Dataset entries:

--------------------------------------------------

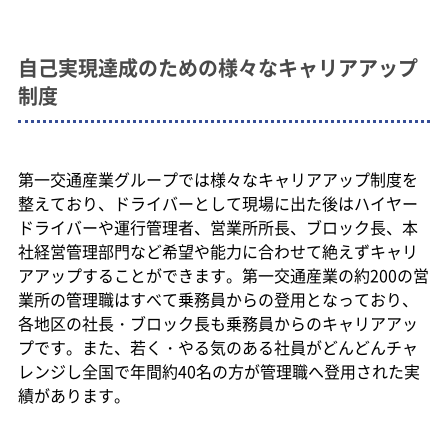
自己実現達成のための様々なキャリアアップ
制度
第一交通産業グループでは様々なキャリアアップ制度を
整えており、ドライバーとして現場に出た後はハイヤー
ドライバーや運行管理者、営業所所長、ブロック長、本
社経営管理部門など希望や能力に合わせて絶えずキャリ
アアップすることができます。第一交通産業の約200の営
業所の管理職はすべて乗務員からの登用となっており、
各地区の社長・ブロック長も乗務員からのキャリアアッ
プです。また、若く・やる気のある社員がどんどんチャ
レンジし全国で年間約40名の方が管理職へ登用された実
績があります。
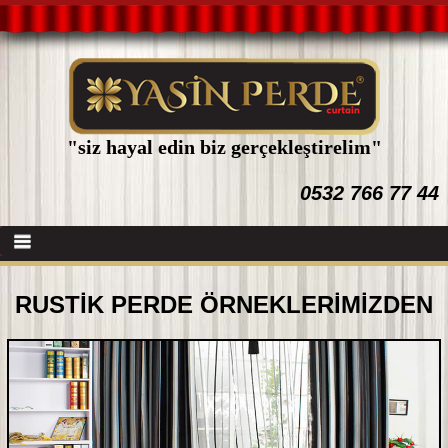
"siz hayal edin biz gerçekleştirelim"
0532 766 77 44
Anasayfa
RUSTİK PERDE ÖRNEKLERİMİZDEN
Hakkımızda
Hizmetlerimiz
Refaranslar
Galeri
İletişim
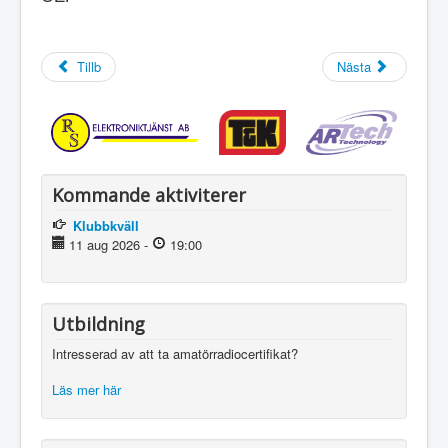
Tillb
Nästa
Kommande aktiviterer
Klubbkväll
11 aug 2026
-
19:00
Utbildning
Intresserad av att ta amatörradiocertifikat?
Läs mer här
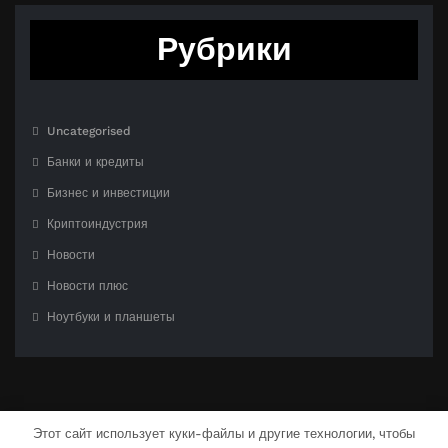
Рубрики
Uncategorised
Банки и кредиты
Бизнес и инвестиции
Криптоиндустрия
Новости
Новости плюс
Ноутбуки и планшеты
Этот сайт использует куки-файлы и другие технологии, чтобы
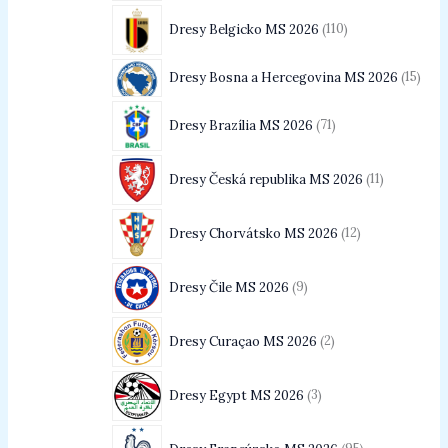
Dresy Belgicko MS 2026
110
Dresy Bosna a Hercegovina MS 2026
15
Dresy Brazília MS 2026
71
Dresy Česká republika MS 2026
11
Dresy Chorvátsko MS 2026
12
Dresy Čile MS 2026
9
Dresy Curaçao MS 2026
2
Dresy Egypt MS 2026
3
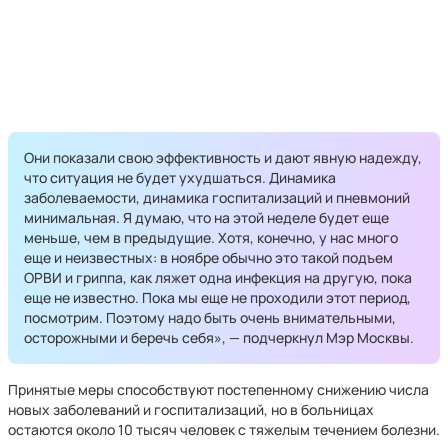
Они показали свою эффективность и дают явную надежду,
что ситуация не будет ухудшаться. Динамика
заболеваемости, динамика госпитализаций и пневмоний
минимальная. Я думаю, что на этой неделе будет еще
меньше, чем в предыдущие. Хотя, конечно, у нас много
еще и неизвестных: в ноябре обычно это такой подъем
ОРВИ и гриппа, как ляжет одна инфекция на другую, пока
еще не известно. Пока мы еще не проходили этот период,
посмотрим. Поэтому надо быть очень внимательными,
осторожными и беречь себя», — подчеркнул Мэр Москвы.
Принятые меры способствуют постепенному снижению числа
новых заболеваний и госпитализаций, но в больницах
остаются около 10 тысяч человек с тяжелым течением болезни.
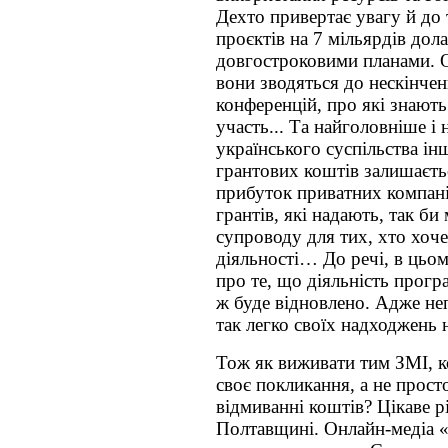
Дехто привертає увагу й до т
проєктів на 7 мільярдів дола
довгостроковими планами. О
вони зводяться до нескінчен
конференцій, про які знають
участь... Та найголовніше і
українського суспільства ін
грантових коштів залишаєт
прибуток приватних компан
грантів, які надають, так би
супроводу для тих, хто хоче
діяльності… До речі, в цьо
про те, що діяльність прогр
ж буде відновлено. Адже не
так легко своїх надходжень 
Тож як виживати тим ЗМІ, к
своє покликання, а не прост
відмиванні коштів? Цікаве 
Полтавщині. Онлайн-медіа 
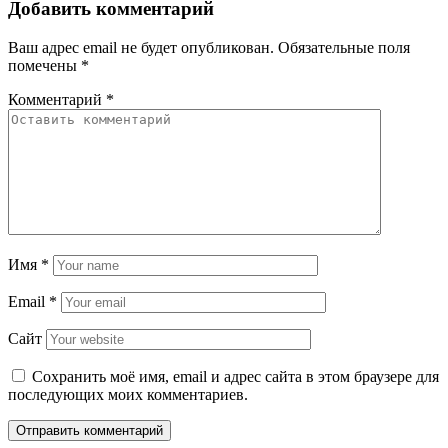
Добавить комментарий
Ваш адрес email не будет опубликован.
Обязательные поля
помечены
*
Комментарий
*
Имя
*
Email
*
Сайт
Сохранить моё имя, email и адрес сайта в этом браузере для
последующих моих комментариев.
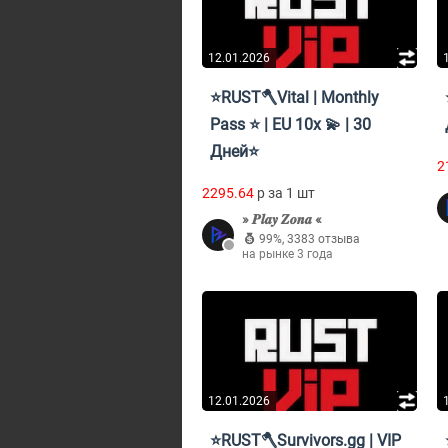
12.01.2026
⭐RUST🪓Vital | Monthly
Pass ⭐ | EU 10x 💫 | 30
Дней⭐
2
2295.64
p за 1 шт
» 𝑷𝒍𝒂𝒚 𝒁𝒐𝒏𝒂 «
99%
,
3383 отзыва
на рынке 3 года
12.01.2026
⭐RUST🪓Survivors.gg | VIP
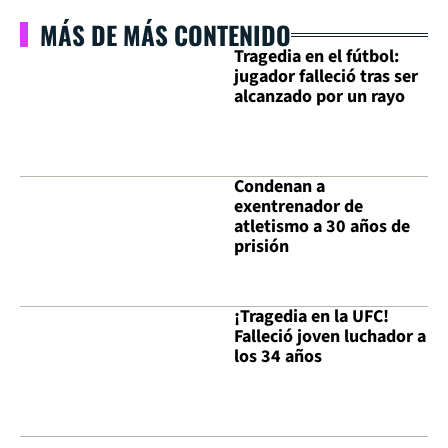
MÁS DE MÁS CONTENIDO
Tragedia en el fútbol:
jugador falleció tras ser
alcanzado por un rayo
Condenan a
exentrenador de
atletismo a 30 años de
prisión
¡Tragedia en la UFC!
Falleció joven luchador a
los 34 años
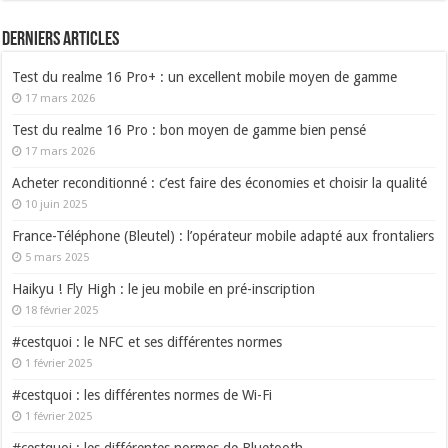
Derniers articles
Test du realme 16 Pro+ : un excellent mobile moyen de gamme
17 mars 2026
Test du realme 16 Pro : bon moyen de gamme bien pensé
17 mars 2026
Acheter reconditionné : c’est faire des économies et choisir la qualité
10 juin 2025
France-Téléphone (Bleutel) : l’opérateur mobile adapté aux frontaliers
5 mars 2025
Haikyu ! Fly High : le jeu mobile en pré-inscription
18 février 2025
#cestquoi : le NFC et ses différentes normes
1 février 2025
#cestquoi : les différentes normes de Wi-Fi
1 février 2025
#cestquoi : les différentes normes de Bluetooth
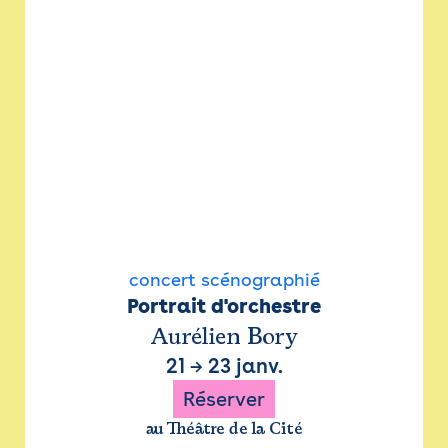
concert scénographié
Portrait d'orchestre
Aurélien Bory
21
→
23 janv.
Réserver
au Théâtre de la Cité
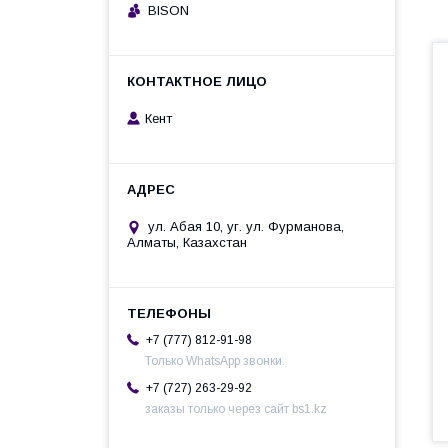
BISON
Кент
ул. Абая 10, уг. ул. Фурманова,
Алматы, Казахстан
+7 (777) 812-91-98
Только WhatsApp звонки.
+7 (727) 263-29-92
заказы только через сайт bs1.kz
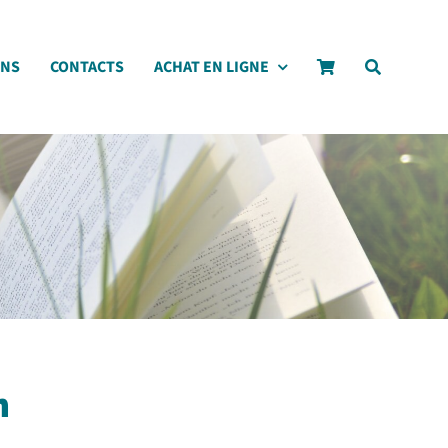
ONS
CONTACTS
ACHAT EN LIGNE
n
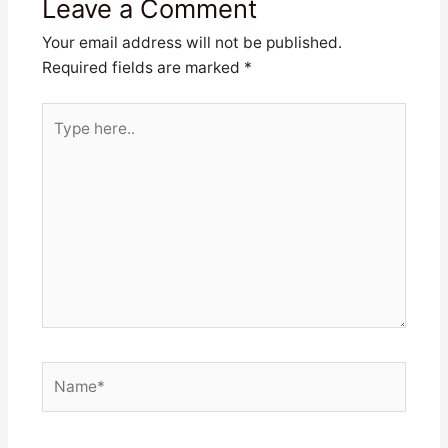
Leave a Comment
Your email address will not be published.
Required fields are marked
*
Type
here..
Name*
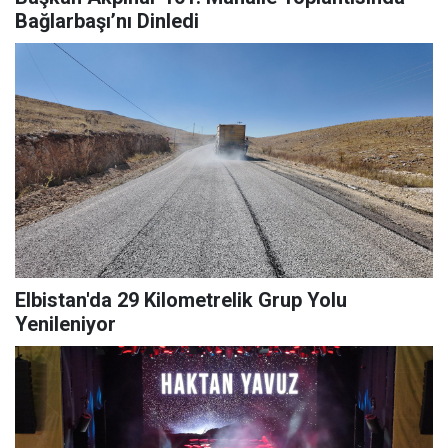
Bağlarbaşı’nı Dinledi
Elbistan'da 29 Kilometrelik Grup Yolu
Yenileniyor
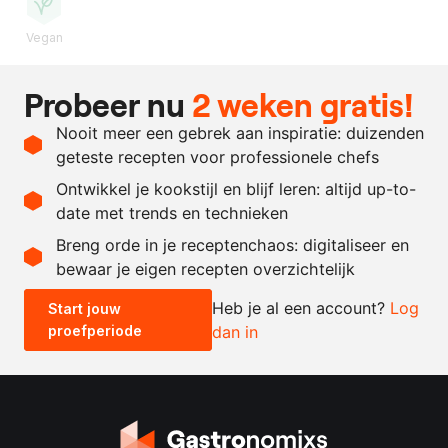
Vegan
Ingrediënten
Probeer nu
2 weken gratis!
200
ml.
appelsap, Granny Smith
Nooit meer een gebrek aan inspiratie: duizenden
1.5
gram
xanthaangom
geteste recepten voor professionele chefs
100
ml.
zuurkoolsap
Ontwikkel je kookstijl en blijf leren: altijd up-to-
date met trends en technieken
Recept omrekenen
Breng orde in je receptenchaos: digitaliseer en
bewaar je eigen recepten overzichtelijk
-
+
Heb je al een account?
Log
Start jouw
proefperiode
dan in
0.5x
1x
2x
4x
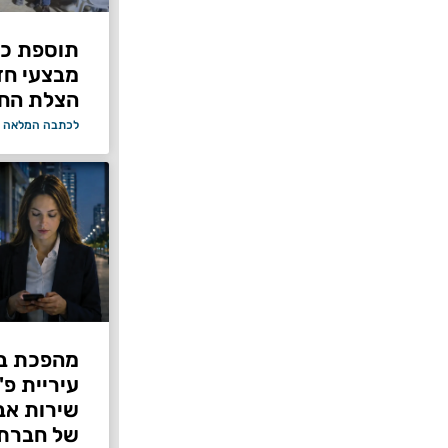
תוספת כוח
מבצעי ח
הצלת החי
לכתבה המלאה 
מהפכת בי
עיריית פ
של חברת Bond ללא על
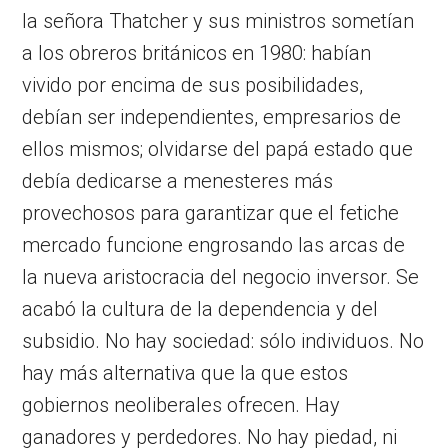
la señora Thatcher y sus ministros sometían
a los obreros británicos en 1980: habían
vivido por encima de sus posibilidades,
debían ser independientes, empresarios de
ellos mismos; olvidarse del papá estado que
debía dedicarse a menesteres más
provechosos para garantizar que el fetiche
mercado funcione engrosando las arcas de
la nueva aristocracia del negocio inversor. Se
acabó la cultura de la dependencia y del
subsidio. No hay sociedad: sólo individuos. No
hay más alternativa que la que estos
gobiernos neoliberales ofrecen. Hay
ganadores y perdedores. No hay piedad, ni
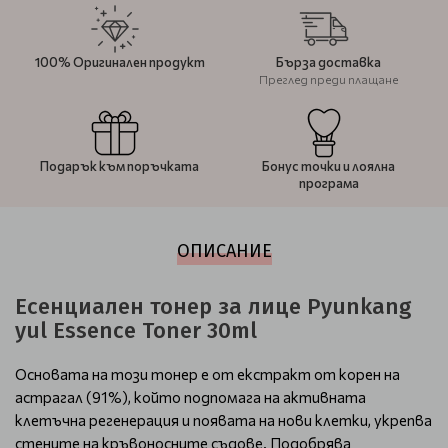
100% Оригинален продукт
Бърза доставка
Преглед преди плащане
Подарък към поръчката
Бонус точки и лоялна
програма
ОПИСАНИЕ
Есенциален тонер за лице Pyunkang
yul Essence Toner 30ml
Основата на този тонер е от екстракт от корен на
астрагал (91%), който подпомага на активната
клетъчна регенерация и появата на нови клетки, укрепва
стените на кръвоносните съдове. Подобрява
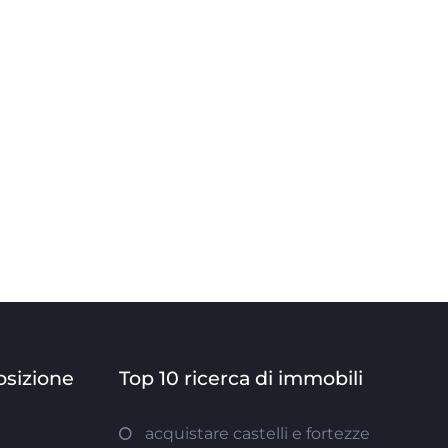
osizione
Top 10 ricerca di immobili
acquistare castelli e fortezze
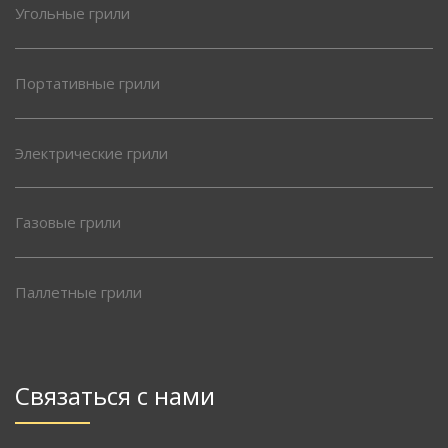
Угольные грили
Портативные грили
Электрические грили
Газовые грили
Паллетные грили
Связаться с нами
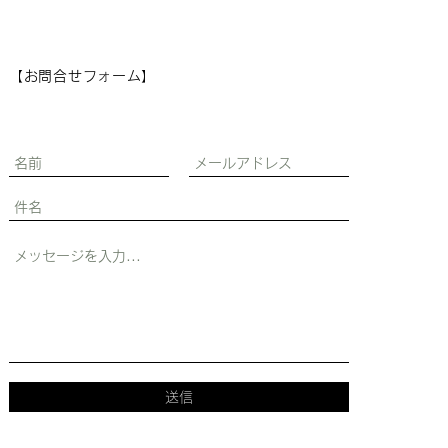
【お問合せフォーム】
送信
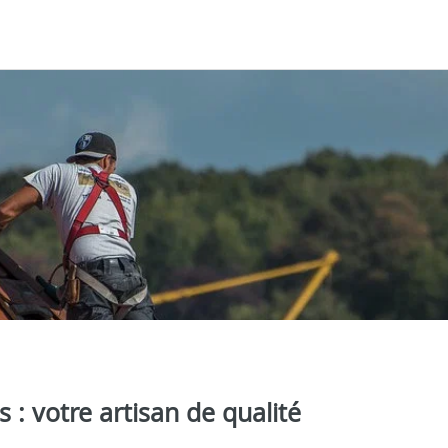
: votre artisan de qualité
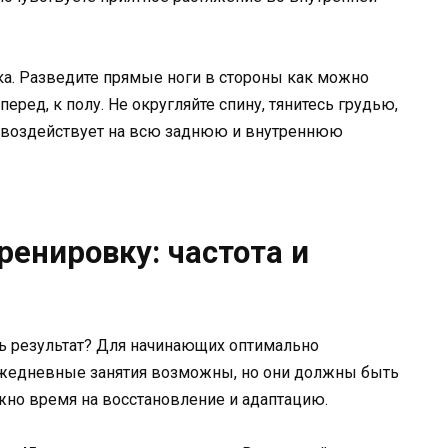
а. Разведите прямые ноги в стороны как можно
еред, к полу. Не округляйте спину, тянитесь грудью,
о воздействует на всю заднюю и внутреннюю
ренировку: частота и
ть результат? Для начинающих оптимально
 Ежедневные занятия возможны, но они должны быть
но время на восстановление и адаптацию.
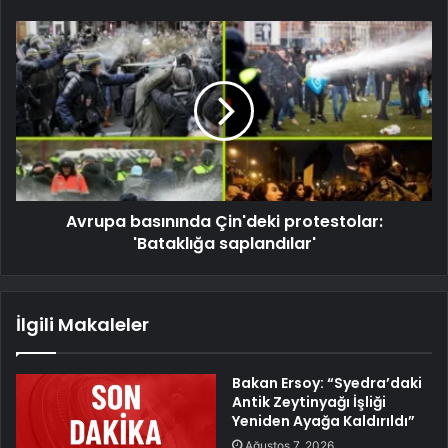
Avrupa basınında Çin'deki protestolar:
'Bataklığa saplandılar'
İlgili Makaleler
Bakan Ersoy: “Syedra’daki
Antik Zeytinyağı İşliği
Yeniden Ayağa Kaldırıldı”
Ağustos 7, 2026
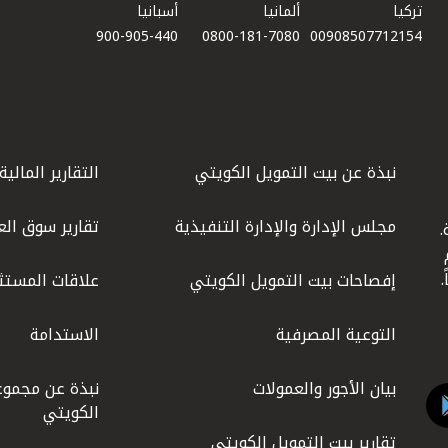
تركيا
ألمانيا
أسبانيا
900-905-440
0800-181-7080
00908507712154​
نبذة عن بيت التمويل الكويتي
التقارير المالية
مجلس الإدارة والإدارة التنفيذية
تقارير سوق الع
.
ليوم
إفصاحات بيت التمويل الكويتي
علاقات المستث
التوعية المصرفية
الاستدامة
بيان الأجور والعمولات
نبذة عن مجموع
الكويتي
تقارير بيت التمويل الكويتي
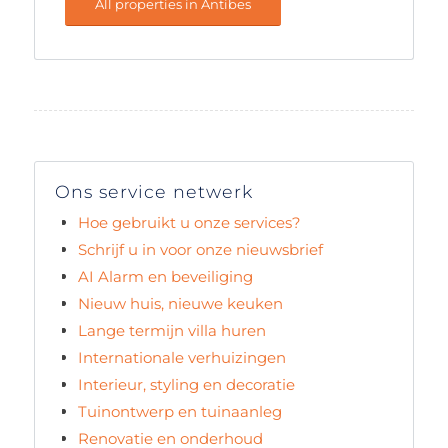
All properties in Antibes
Ons service netwerk
Hoe gebruikt u onze services?
Schrijf u in voor onze nieuwsbrief
AI Alarm en beveiliging
Nieuw huis, nieuwe keuken
Lange termijn villa huren
Internationale verhuizingen
Interieur, styling en decoratie
Tuinontwerp en tuinaanleg
Renovatie en onderhoud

--------------------------------------------------

Wherever the string "qualité" appears in the entries above, list that line.

Task result:
Acheter reconditionné : c’est faire des économies et choisir la qualité
: votre artisan de qualité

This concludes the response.